-- Your goal --
Line by line, restate the listing below without any change.

··· Data excerpts

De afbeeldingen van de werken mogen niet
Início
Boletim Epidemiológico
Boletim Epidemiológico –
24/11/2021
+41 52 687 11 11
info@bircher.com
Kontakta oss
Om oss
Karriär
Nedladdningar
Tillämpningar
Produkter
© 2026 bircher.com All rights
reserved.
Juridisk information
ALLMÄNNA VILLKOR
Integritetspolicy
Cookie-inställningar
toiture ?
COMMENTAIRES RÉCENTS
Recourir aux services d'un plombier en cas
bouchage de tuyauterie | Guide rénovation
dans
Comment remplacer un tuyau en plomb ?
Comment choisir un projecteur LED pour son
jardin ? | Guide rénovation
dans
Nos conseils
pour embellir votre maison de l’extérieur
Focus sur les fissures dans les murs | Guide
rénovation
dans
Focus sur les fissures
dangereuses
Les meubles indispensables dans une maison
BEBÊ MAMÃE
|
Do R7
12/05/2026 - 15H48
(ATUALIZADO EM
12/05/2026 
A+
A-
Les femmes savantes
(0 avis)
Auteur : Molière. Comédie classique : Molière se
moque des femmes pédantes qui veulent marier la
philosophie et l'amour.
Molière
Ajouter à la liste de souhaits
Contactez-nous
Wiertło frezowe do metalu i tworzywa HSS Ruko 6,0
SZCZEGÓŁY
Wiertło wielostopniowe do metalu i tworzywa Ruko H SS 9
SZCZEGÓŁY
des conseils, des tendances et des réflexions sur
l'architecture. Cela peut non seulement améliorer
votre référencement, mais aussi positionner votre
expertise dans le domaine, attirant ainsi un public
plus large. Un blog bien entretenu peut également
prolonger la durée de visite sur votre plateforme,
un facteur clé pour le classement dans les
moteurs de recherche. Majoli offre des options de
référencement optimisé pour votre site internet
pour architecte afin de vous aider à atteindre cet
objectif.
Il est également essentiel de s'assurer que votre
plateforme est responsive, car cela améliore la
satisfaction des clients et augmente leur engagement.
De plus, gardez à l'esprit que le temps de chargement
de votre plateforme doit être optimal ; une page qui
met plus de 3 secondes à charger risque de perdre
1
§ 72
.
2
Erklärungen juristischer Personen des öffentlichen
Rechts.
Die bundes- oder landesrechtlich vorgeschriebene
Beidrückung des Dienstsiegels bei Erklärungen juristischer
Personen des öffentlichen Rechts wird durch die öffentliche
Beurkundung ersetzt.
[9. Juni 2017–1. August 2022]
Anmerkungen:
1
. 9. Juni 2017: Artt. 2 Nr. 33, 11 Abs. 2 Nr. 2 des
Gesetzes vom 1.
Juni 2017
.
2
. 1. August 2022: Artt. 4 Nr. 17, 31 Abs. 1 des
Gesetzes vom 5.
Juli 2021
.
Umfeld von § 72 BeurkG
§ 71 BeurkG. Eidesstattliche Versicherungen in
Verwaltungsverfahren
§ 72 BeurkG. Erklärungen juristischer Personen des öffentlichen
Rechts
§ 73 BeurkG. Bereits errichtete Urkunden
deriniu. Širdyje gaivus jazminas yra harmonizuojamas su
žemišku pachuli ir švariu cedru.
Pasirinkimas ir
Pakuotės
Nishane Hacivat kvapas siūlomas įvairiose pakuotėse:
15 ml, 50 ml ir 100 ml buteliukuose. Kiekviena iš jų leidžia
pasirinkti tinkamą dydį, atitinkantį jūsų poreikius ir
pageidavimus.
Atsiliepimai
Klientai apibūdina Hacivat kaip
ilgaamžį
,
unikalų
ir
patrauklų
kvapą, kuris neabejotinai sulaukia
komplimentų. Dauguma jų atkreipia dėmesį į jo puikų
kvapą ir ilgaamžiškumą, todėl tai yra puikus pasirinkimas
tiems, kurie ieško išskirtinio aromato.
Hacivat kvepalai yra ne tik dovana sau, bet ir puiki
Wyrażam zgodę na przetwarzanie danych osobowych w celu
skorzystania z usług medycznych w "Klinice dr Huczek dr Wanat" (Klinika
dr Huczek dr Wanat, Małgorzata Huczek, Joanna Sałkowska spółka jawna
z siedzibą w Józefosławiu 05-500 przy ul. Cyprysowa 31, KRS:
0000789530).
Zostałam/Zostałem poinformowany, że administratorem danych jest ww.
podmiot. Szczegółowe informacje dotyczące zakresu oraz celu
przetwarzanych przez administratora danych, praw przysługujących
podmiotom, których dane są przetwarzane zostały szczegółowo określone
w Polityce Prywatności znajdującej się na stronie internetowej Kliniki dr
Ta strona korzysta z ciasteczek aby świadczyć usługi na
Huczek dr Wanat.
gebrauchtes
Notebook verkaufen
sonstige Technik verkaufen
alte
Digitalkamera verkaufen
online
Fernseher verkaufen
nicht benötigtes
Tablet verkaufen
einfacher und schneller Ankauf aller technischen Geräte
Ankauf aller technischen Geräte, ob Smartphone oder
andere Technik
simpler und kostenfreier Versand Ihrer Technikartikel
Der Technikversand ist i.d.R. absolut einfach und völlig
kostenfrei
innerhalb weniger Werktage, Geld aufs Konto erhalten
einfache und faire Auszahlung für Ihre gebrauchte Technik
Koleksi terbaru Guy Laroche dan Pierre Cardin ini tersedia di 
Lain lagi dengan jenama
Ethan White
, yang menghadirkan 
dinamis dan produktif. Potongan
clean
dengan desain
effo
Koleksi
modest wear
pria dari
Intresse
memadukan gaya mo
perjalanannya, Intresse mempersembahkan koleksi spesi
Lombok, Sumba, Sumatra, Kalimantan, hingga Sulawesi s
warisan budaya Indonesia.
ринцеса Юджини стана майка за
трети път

······

-- Solved exercise --
De afbeeldingen van de werken mogen niet
Início
Boletim Epidemiológico
Boletim Epidemiológico –
24/11/2021
+41 52 687 11 11
info@bircher.com
Kontakta oss
Om oss
Karriär
Nedladdningar
Tillämpningar
Produkter
© 2026 bircher.com All rights
reserved.
Juridisk information
ALLMÄNNA VILLKOR
Integritetspolicy
Cookie-inställningar
toiture ?
COMMENTAIRES RÉCENTS
Recourir aux services d'un plombier en cas
bouchage de tuyauterie | Guide rénovation
dans
Comment remplacer un tuyau en plomb ?
Comment choisir un projecteur LED pour son
jardin ? | Guide rénovation
dans
Nos conseils
pour embellir votre maison de l’extérieur
Focus sur les fissures dans les murs | Guide
rénovation
dans
Focus sur les fissures
dangereuses
Les meubles indispensables dans une maison
BEBÊ MAMÃE
|
Do R7
12/05/2026 - 15H48
(ATUALIZADO EM
12/05/2026 
A+
A-
Les femmes savantes
(0 avis)
Auteur : Molière. Comédie classique : Molière se
moque des femmes pédantes qui veulent marier la
philosophie et l'amour.
Molière
Ajouter à la liste de souhaits
Contactez-nous
Wiertło frezowe do metalu i tworzywa HSS Ruko 6,0
SZCZEGÓŁY
Wiertło wielostopniowe do metalu i tworzywa Ruko H SS 9
SZCZEGÓŁY
des conseils, des tendances et des réflexions sur
l'architecture. Cela peut non seulement améliorer
votre référencement, mais aussi positionner votre
expertise dans le domaine, attirant ainsi un public
plus large. Un blog bien entretenu peut également
prolonger la durée de visite sur votre plateforme,
un facteur clé pour le classement dans les
moteurs de recherche. Majoli offre des options de
référencement optimisé pour votre site internet
pour architecte afin de vous aider à atteindre cet
objectif.
Il est également essentiel de s'assurer que votre
plateforme est responsive, car cela améliore la
satisfaction des clients et augmente leur engagement.
De plus, gardez à l'esprit que le temps de chargement
de votre plateforme doit être optimal ; une page qui
met plus de 3 secondes à charger risque de perdre
1
§ 72
.
2
Erklärungen juristischer Personen des öffentlichen
Rechts.
Die bundes- oder landesrechtlich vorgeschriebene
Beidrückung des Dienstsiegels bei Erklärungen juristischer
Personen des öffentlichen Rechts wird durch die öffentliche
Beurkundung ersetzt.
[9. Juni 2017–1. August 2022]
Anmerkungen:
1
. 9. Juni 2017: Artt. 2 Nr. 33, 11 Abs. 2 Nr. 2 des
Gesetzes vom 1.
Juni 2017
.
2
. 1. August 2022: Artt. 4 Nr. 17, 31 Abs. 1 des
Gesetzes vom 5.
Juli 2021
.
Umfeld von § 72 BeurkG
§ 71 BeurkG. Eidesstattliche Versicherungen in
Verwaltungsverfahren
§ 72 BeurkG. Erklärungen juristischer Personen des öffentlichen
Rechts
§ 73 BeurkG. Bereits errichtete Urkunden
deriniu. Širdyje gaivus jazminas yra harmonizuojamas su
žemišku pachuli ir švariu cedru.
Pasirinkimas ir
Pakuotės
Nishane Hacivat kvapas siūlomas įvairiose pakuotėse:
15 ml, 50 ml ir 100 ml buteliukuose. Kiekviena iš jų leidžia
pasirinkti tinkamą dydį, atitinkantį jūsų poreikius ir
pageidavimus.
Atsiliepimai
Klientai apibūdina Hacivat kaip
ilgaamžį
,
unikalų
ir
patrauklų
kvapą, kuris neabejotinai sulaukia
komplimentų. Dauguma jų atkreipia dėmesį į jo puikų
kvapą ir ilgaamžiškumą, todėl tai yra puikus pasirinkimas
tiems, kurie ieško išskirtinio aromato.
Hacivat kvepalai yra ne tik dovana sau, bet ir puiki
Wyrażam zgodę na przetwarzanie danych osobowych w celu
skorzystania z usług medycznych w "Klinice dr Huczek dr Wanat" (Klinika
dr Huczek dr Wanat, Małgorzata Huczek, Joanna Sałkowska spółka jawna
z siedzibą w Józefosławiu 05-500 przy ul. Cyprysowa 31, KRS:
0000789530).
Zostałam/Zostałem poinformowany, że administratorem danych jest ww.
podmiot. Szczegółowe informacje dotyczące zakresu oraz celu
przetwarzanych przez administratora danych, praw przysługujących
podmiotom, których dane są przetwarzane zostały szczegółowo określone
w Polityce Prywatności znajdującej się na stronie internetowej Kliniki dr
Ta strona korzysta z ciasteczek aby świadczyć usługi na
Huczek dr Wanat.
gebrauchtes
Notebook verkaufen
sonstige Technik verkaufen
alte
Digitalkamera verkaufen
online
Fernseher verkaufen
nicht benötigtes
Tablet verkaufen
einfacher und schneller Ankauf aller technischen Geräte
Ankauf aller technischen Geräte, ob Smartphone oder
andere Technik
simpler und kostenfreier Versand Ihrer Technikartikel
Der Technikversand ist i.d.R. absolut einfach und völlig
kostenfrei
innerhalb weniger Werktage, Geld aufs Konto erhalten
einfache und faire Auszahlung für Ihre gebrauchte Technik
Koleksi terbaru Guy Laroche dan Pierre Cardin ini tersedia di 
Lain lagi dengan jenama
Ethan White
, yang menghadirkan 
dinamis dan produktif. Potongan
clean
dengan desain
effo
Koleksi
modest wear
pria dari
Intresse
memadukan gaya mo
perjalanannya, Intresse mempersembahkan koleksi spesi
Lombok, Sumba, Sumatra, Kalimantan, hingga Sulawesi s
warisan budaya Indonesia.
ринцеса Юджини стана майка за
трети път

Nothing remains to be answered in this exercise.